I’m testing a helm deployment using a postgresql instance as persistance (schema I used: temporal/schema.sql at master · temporalio/temporal · GitHub).

Doing some analysis on stress testing results, I came across heavy load over the table history_node.
The queries with lots of executions and heavy IO were:

  • INSERT INTO history_node (shard_id, tree_id, branch_id, node_id, prev_txn_id, txn_id, data, data_encoding) VALUES (?) ON CONFLICT (shard_id, tree_id, branch_id, node_id, txn_id) DO UPDATE SET prev_txn_id=$9, data=$10, data_encoding=$11
  • DELETE FROM history_node WHERE shard_id = $1 AND tree_id = $2 AND branch_id = $3 AND node_id >= $4
  • SELECT node_id, prev_txn_id, txn_id, data, data_encoding FROM history_node WHERE shard_id = $1 AND tree_id = $2 AND branch_id = $3 AND ((node_id = $4 AND txn_id > $5) OR node_id > $6) AND node_id < $7 ORDER BY shard_id, tree_id, branch_id, node_id, txn_id LIMIT $8

From my simple logic, creating an index with the corresponding values (shard_id, three_id, branch_id, node_id and txn_id) can help to get rid some of the inconvenience, or am I missing something?

Thanks!

Yes history_node table stores all of the event history meaning any workflow updates and events are going to be stored/updated in this table.

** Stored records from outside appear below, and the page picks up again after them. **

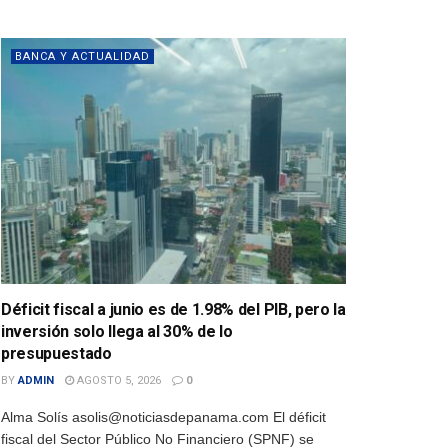
BANCA Y ACTUALIDAD
Déficit fiscal a junio es de 1.98% del PIB, pero la
inversión solo llega al 30% de lo
presupuestado
BY
ADMIN
AGOSTO 5, 2026
0
Alma Solís asolis@noticiasdepanama.com El déficit
fiscal del Sector Público No Financiero (SPNF) se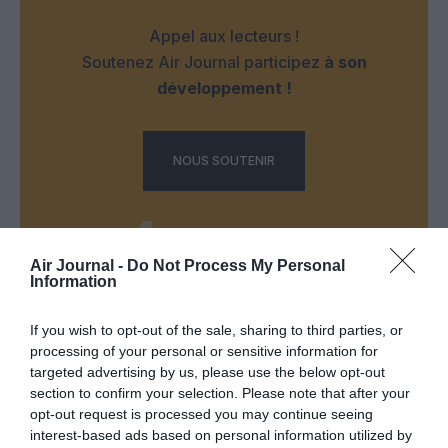
Appel aux lecteurs !
Soutenez Air Journal participez
à son
développement !
NOUS SOUTENIR
Air Journal -
Do Not Process My Personal
Information
DERNIERS COMMENTAIRES
If you wish to opt-out of the sale, sharing to third parties, or
processing of your personal or sensitive information for
targeted advertising by us, please use the below opt-out
section to confirm your selection. Please note that after your
Manfou
a commenté l'article :
opt-out request is processed you may continue seeing
Pyramides, croisières et mer Rouge : l’Égypte mise sur
interest-based ads based on personal information utilized by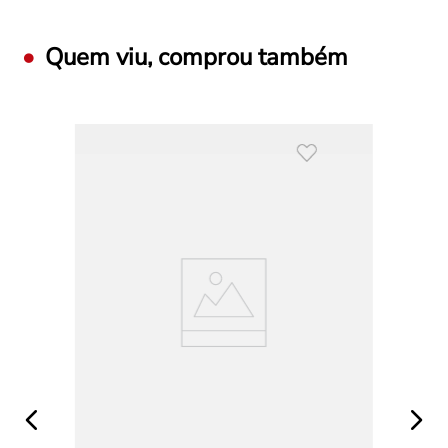
que não compactua com vilões e que está totalmente do lado
dos sem R.A.B.O.
Quem viu, comprou também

Regarding the index creation, would you mind opening a feature request in the server repo for this please?

Done! issue #3222

Thanks!

BTW, I have applied indexes, now those queries seems to run better than before. As far as I can see, no big impact on inserts.

Just to drop a final statement. All those queries do use the primary key already created. There is no need to create additional indexes. The tool I was using to analyze database performance was buggy.